**Brief:** For the string "browser", state how many lines of the data hold it. Give nothing besides the number.
[Records provided — start]
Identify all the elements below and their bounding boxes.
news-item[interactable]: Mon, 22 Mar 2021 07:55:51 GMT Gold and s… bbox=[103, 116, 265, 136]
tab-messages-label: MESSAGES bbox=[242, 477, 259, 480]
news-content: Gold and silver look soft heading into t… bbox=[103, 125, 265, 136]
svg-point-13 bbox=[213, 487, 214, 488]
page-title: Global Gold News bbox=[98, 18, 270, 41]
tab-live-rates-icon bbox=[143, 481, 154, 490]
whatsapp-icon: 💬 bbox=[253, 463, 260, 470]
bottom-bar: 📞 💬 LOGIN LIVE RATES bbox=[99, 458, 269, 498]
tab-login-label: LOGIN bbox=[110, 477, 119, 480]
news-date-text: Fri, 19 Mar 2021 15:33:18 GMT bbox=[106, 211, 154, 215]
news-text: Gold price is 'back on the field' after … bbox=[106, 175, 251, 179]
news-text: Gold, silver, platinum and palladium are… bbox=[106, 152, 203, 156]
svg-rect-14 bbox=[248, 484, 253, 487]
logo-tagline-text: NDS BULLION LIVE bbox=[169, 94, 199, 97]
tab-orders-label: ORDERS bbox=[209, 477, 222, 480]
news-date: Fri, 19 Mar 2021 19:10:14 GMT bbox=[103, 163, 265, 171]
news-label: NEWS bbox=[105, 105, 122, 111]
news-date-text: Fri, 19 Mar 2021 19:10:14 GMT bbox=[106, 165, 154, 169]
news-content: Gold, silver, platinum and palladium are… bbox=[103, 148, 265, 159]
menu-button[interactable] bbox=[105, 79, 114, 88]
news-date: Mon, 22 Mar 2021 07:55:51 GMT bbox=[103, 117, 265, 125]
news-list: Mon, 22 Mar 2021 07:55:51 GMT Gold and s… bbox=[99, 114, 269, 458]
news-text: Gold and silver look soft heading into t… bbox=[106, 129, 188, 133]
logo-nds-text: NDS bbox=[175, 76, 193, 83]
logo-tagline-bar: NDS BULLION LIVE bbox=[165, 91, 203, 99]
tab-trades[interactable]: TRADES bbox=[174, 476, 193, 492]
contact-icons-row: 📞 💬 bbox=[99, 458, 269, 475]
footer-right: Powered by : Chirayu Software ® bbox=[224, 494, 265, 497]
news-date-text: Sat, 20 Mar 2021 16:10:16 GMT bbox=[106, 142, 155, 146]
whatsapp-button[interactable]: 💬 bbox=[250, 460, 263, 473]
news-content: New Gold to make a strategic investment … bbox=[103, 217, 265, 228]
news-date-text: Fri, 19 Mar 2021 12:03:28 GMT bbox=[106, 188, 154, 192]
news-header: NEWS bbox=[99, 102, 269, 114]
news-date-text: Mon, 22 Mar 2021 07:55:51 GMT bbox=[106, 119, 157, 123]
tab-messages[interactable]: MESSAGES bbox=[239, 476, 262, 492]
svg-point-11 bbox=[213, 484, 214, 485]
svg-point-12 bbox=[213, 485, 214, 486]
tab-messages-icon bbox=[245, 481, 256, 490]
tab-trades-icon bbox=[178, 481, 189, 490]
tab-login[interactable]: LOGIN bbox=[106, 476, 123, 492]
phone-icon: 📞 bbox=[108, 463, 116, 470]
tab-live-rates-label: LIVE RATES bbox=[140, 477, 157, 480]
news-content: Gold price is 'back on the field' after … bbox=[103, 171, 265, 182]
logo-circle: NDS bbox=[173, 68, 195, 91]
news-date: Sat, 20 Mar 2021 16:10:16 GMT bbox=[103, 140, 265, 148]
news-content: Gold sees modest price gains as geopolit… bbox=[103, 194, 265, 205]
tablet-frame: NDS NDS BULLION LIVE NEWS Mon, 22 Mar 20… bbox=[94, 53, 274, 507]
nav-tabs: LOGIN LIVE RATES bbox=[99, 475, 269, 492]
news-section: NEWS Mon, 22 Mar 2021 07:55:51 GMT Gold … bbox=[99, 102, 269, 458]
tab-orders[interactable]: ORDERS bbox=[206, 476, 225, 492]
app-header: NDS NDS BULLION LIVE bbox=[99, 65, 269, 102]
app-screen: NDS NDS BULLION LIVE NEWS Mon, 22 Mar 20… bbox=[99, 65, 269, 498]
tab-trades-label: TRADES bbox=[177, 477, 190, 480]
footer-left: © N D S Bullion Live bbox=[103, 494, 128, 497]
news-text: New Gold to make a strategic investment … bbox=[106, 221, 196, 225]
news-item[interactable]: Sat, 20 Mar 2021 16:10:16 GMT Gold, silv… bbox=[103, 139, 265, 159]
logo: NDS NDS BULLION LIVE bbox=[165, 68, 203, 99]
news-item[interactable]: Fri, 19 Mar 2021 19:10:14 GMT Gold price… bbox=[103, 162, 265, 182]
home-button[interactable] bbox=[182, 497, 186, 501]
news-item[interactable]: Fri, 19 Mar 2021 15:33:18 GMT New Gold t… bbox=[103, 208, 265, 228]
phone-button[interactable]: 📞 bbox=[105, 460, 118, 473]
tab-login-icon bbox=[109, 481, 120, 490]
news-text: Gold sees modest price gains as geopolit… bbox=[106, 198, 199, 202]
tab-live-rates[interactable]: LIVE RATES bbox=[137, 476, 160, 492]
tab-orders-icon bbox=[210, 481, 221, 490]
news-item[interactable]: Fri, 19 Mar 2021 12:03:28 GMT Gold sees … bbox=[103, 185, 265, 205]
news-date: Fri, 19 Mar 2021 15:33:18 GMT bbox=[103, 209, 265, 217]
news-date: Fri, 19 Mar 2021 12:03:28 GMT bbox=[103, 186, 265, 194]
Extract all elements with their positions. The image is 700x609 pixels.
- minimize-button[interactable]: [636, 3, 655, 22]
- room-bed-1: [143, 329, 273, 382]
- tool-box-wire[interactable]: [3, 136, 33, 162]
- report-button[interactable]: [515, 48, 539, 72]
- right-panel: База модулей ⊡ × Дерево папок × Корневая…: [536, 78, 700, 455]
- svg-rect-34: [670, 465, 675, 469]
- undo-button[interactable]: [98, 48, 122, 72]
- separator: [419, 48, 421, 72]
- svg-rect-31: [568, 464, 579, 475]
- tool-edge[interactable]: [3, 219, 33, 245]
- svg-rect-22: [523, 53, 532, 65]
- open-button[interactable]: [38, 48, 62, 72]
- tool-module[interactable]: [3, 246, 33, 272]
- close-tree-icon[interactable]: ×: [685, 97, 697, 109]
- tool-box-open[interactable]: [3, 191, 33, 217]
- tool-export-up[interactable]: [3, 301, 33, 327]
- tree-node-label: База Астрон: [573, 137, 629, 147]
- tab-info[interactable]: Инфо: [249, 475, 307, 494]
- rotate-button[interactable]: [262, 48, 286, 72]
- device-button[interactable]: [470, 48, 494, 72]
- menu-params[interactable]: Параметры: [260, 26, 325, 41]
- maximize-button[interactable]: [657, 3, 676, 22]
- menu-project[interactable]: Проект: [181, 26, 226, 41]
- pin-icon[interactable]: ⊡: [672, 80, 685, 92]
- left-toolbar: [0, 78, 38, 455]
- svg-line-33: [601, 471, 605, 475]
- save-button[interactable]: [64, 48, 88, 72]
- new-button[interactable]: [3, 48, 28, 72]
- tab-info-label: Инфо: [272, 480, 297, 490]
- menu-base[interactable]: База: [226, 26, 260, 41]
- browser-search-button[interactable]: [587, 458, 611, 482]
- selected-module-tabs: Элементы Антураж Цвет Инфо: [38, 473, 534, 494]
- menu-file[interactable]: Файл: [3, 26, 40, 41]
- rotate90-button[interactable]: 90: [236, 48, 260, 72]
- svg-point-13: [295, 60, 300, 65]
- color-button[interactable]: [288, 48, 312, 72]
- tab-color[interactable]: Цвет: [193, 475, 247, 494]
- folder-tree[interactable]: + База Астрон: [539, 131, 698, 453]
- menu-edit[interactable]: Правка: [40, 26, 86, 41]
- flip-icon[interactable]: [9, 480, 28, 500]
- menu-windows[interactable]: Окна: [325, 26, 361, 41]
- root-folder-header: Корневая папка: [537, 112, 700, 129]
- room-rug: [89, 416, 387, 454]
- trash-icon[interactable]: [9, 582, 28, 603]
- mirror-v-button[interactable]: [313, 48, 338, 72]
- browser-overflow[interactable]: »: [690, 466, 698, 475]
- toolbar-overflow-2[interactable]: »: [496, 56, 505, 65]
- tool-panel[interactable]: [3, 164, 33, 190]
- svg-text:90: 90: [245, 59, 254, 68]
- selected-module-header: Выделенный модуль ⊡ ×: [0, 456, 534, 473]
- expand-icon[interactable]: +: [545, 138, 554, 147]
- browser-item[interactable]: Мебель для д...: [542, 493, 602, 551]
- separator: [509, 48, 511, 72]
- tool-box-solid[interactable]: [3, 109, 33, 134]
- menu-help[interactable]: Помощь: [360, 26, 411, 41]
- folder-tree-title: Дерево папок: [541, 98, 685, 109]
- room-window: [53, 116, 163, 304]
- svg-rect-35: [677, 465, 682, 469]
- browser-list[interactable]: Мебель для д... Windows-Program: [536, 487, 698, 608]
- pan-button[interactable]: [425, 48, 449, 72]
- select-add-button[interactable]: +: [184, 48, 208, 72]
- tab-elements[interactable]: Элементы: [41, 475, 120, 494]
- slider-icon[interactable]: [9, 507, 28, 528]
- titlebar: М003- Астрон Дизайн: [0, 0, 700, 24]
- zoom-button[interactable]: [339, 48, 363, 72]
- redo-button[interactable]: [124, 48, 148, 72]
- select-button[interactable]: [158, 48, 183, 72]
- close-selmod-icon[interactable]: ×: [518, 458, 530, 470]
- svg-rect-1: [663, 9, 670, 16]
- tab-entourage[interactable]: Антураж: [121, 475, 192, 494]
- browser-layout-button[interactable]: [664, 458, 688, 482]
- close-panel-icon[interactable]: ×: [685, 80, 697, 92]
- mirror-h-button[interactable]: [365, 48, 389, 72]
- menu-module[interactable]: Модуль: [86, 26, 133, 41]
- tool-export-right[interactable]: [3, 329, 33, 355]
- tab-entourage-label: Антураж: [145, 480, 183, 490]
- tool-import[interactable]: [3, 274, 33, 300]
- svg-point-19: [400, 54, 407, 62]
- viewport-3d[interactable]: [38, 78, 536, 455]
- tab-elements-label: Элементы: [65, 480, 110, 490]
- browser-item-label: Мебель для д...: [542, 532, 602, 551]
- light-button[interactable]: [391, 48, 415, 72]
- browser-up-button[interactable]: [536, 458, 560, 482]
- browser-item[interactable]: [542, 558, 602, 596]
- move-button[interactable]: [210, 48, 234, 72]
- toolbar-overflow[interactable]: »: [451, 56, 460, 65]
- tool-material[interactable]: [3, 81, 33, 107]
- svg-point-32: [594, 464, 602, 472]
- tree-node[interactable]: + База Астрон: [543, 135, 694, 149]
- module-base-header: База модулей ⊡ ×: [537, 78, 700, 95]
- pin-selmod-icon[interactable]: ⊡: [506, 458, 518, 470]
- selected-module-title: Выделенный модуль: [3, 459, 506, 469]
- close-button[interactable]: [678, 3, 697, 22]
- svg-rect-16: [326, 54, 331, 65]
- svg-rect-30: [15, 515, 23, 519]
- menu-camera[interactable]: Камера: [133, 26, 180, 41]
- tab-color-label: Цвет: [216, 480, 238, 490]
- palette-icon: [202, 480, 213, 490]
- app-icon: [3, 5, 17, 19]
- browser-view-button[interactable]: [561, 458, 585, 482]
[Records provided — finish]
**Task output:** 9